Let \(f \colon S \to T\) be a function from a set \(S\) to a set \(T\). Recall that \(S\) is called the \(\textit{domain}\) of \(f\), \(T\) is called the \(\textit{codomain}\) or \(\textit{target}\) of \(f\), and the set
\[{\rm ran}(f)={ \rm im}(f)=f(S)=\{ f(s) | s\in S \}\subset T\, ,\]
is called the \(\textit{range}\) or \(\textit{image}\) of \(f\). The image of \(f\) is the set of elements of \(T\) to which the function \(f\) maps, \(\it{i.e.}\), the things in \(T\) which you can get to by starting in \(S\) and applying \(f\). We can also talk about the pre-image of any subset \(U \subset T\):
\[f^{-1}(U)=\{ s\in S | f(s)\in U \}\subset S.\]
The pre-image of a set \(U\) is the set of all elements of \(S\) which map to \(U\).
For the function \(f:S\to T\), \(S\) is the domain, \(T\) is the target, \(f(S)\) is the image/range and \(f^{-1}(U)\) is the pre-image of \(U\subset T\).
The function \(f\) is \(\textit{one-to-one}\) if different elements in \(S\) always map to different elements in \(T\). That is, \(f\) is one-to-one if for any elements \(x \neq y \in S,\) we have that \(f(x) \neq f(y)\):
One-to-one functions are also called \(\textit{injective}\) functions. Notice that injectivity is a condition on the pre-images of \(f\).
The function \(f\) is \(\textit{onto}\) if every element of \(T\) is mapped to by some element of \(S\). That is, \(f\) is onto if for any \(t \in T\), there exists some \(s \in S\) such that \(f(s)=t\). Onto functions are also called \(\textit{surjective}\) functions. Notice that surjectivity is a condition on the image of \(f\):
If \(f\) is both injective and surjective, it is \(\textit{bijective}\):
Theorem
A function \(f \colon S \to T\) has an inverse function \(g \colon T \to S\) if and only if it is bijective.
Proof
This is an "if and only if'' statement so the proof has two parts:
1. \(\textit{(Existence of an inverse \(\Rightarrow\) bijective.)}\)
a) Suppose that \(f\) has an inverse function \(g\). We need to show \(f\) is bijective, which we break down into injective and surjective: The function \(f\) is injective: Suppose that we have \(s,s' \in S\) such that \(f(x)=f(y)\). We must have that \(g(f(s))=s\) for any \(s \in S\), so in particular \(g(f(s))=s\) and \(g(f(s'))=s'\). But since \(f(s)=f(s'),\) we have \(g(f(s))=g(f(s'))\) so \(s=s'\). Therefore, \(f\) is injective.

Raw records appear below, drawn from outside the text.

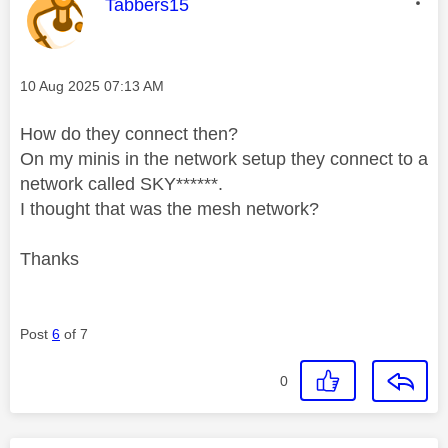
This message was authored by:
Tabbers15
Message posted on
‎10 Aug 2025
07:13 AM
How do they connect then?
On my minis in the network setup they connect to a
network called SKY******.
I thought that was the mesh network?
Thanks
Post
6
of 7
0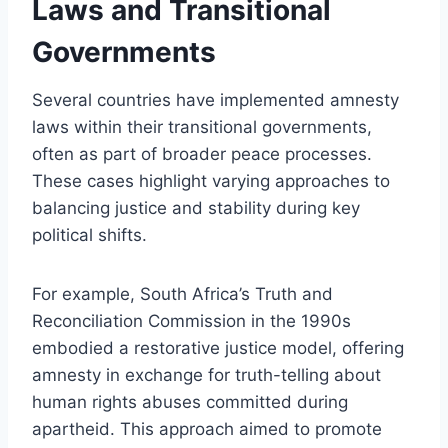
Laws and Transitional
Governments
Several countries have implemented amnesty
laws within their transitional governments,
often as part of broader peace processes.
These cases highlight varying approaches to
balancing justice and stability during key
political shifts.
For example, South Africa’s Truth and
Reconciliation Commission in the 1990s
embodied a restorative justice model, offering
amnesty in exchange for truth-telling about
human rights abuses committed during
apartheid. This approach aimed to promote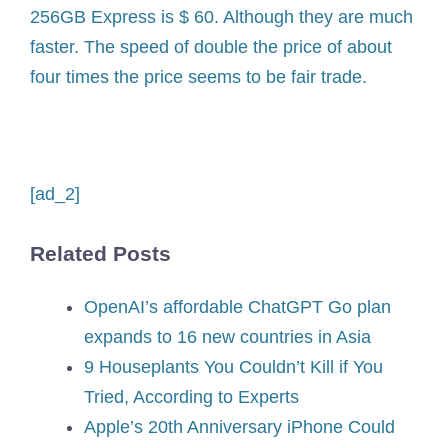
256GB Express is $ 60. Although they are much
faster. The speed of double the price of about
four times the price seems to be fair trade.
[ad_2]
Related Posts
OpenAI’s affordable ChatGPT Go plan
expands to 16 new countries in Asia
9 Houseplants You Couldn’t Kill if You
Tried, According to Experts
Apple’s 20th Anniversary iPhone Could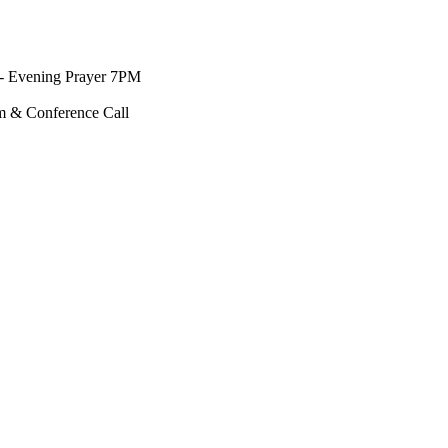
- Evening Prayer 7PM
m & Conference Call
↑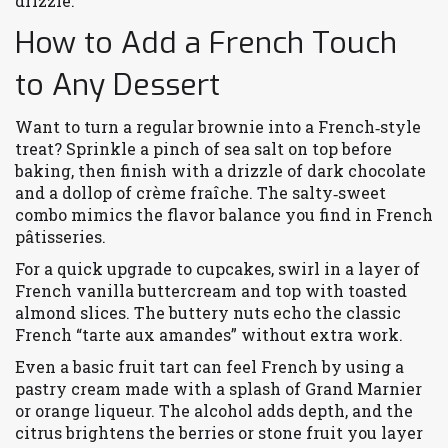
drizzle.
How to Add a French Touch
to Any Dessert
Want to turn a regular brownie into a French‑style
treat? Sprinkle a pinch of sea salt on top before
baking, then finish with a drizzle of dark chocolate
and a dollop of crème fraîche. The salty‑sweet
combo mimics the flavor balance you find in French
pâtisseries.
For a quick upgrade to cupcakes, swirl in a layer of
French vanilla buttercream and top with toasted
almond slices. The buttery nuts echo the classic
French “tarte aux amandes” without extra work.
Even a basic fruit tart can feel French by using a
pastry cream made with a splash of Grand Marnier
or orange liqueur. The alcohol adds depth, and the
citrus brightens the berries or stone fruit you layer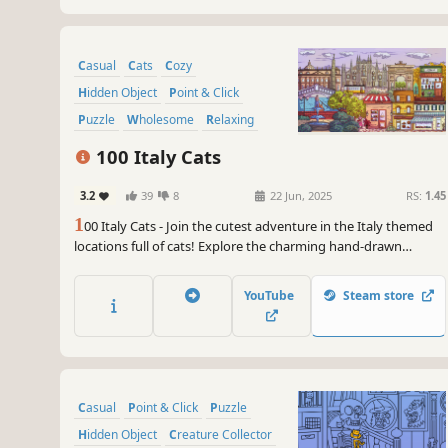
Casual
Cats
Cozy
Hidden Object
Point & Click
Puzzle
Wholesome
Relaxing
100 Italy Cats
3.2
39
8
22 Jun, 2025
RS:
1.45
1
00 Italy Cats - Join the cutest adventure in the Italy themed
locations full of cats! Explore the charming hand-drawn
artwork of Italy places and Cats as you embark on a quest to
find 100 adorable cats hidden throughout the game. Can you
YouTube
Steam store
find them all?
Casual
Point & Click
Puzzle
Hidden Object
Creature Collector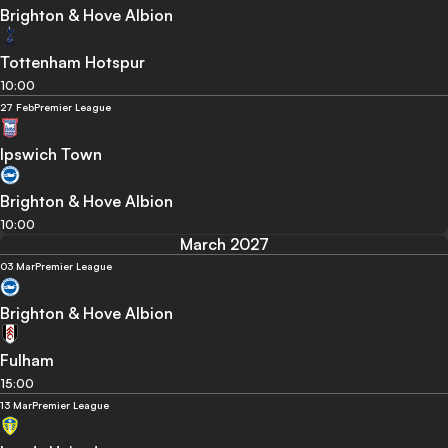
Brighton & Hove Albion
Tottenham Hotspur
10:00
27 Feb
Premier League
Ipswich Town
Brighton & Hove Albion
10:00
March 2027
03 Mar
Premier League
Brighton & Hove Albion
Fulham
15:00
13 Mar
Premier League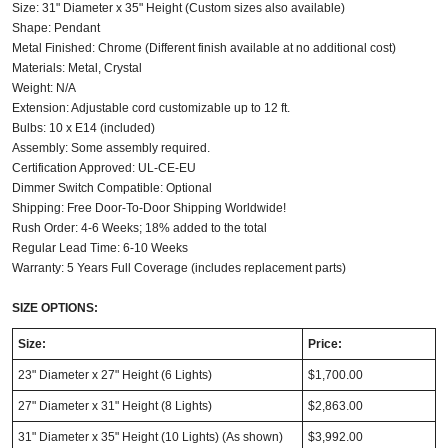
Size: 31" Diameter x 35" Height (Custom sizes also available)
Shape: Pendant
Metal Finished: Chrome (Different finish available at no additional cost)
Materials: Metal, Crystal
Weight: N/A
Extension: Adjustable cord customizable up to 12 ft.
Bulbs: 10 x E14 (included)
Assembly: Some assembly required.
Certification Approved: UL-CE-EU
Dimmer Switch Compatible: Optional
Shipping: Free Door-To-Door Shipping Worldwide!
Rush Order: 4-6 Weeks; 18% added to the total
Regular Lead Time: 6-10 Weeks
Warranty: 5 Years Full Coverage (includes replacement parts)
SIZE OPTIONS:
Size:
Price:
23" Diameter x 27" Height (6 Lights)
$1,700.00
27" Diameter x 31" Height (8 Lights)
$2,863.00
31" Diameter x 35" Height (10 Lights) (As shown)
$3,992.00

b) The function \(f\) is surjective: Let \(t\) be any element of \(T\). We must have that \(f(g(t))=t\). Thus, \(g(t)\) is an element of \(S\) which maps to \(t\). So \(f\) is surjective.
2. \(\textit{(Bijectivity \(\Rightarrow\) existence of an inverse.)}\)
Suppose that \(f\) is bijective. Hence \(f\) is surjective, so every element \(t \in T\) has at least one pre-image. Being bijective, \(f\) is also injective, so every \(t\) has no more than one pre-image. Therefore, to construct an inverse function \(g\), we simply define \(g(t)\) to be the unique pre-image \(f^{-1}(t)\) of \(t\).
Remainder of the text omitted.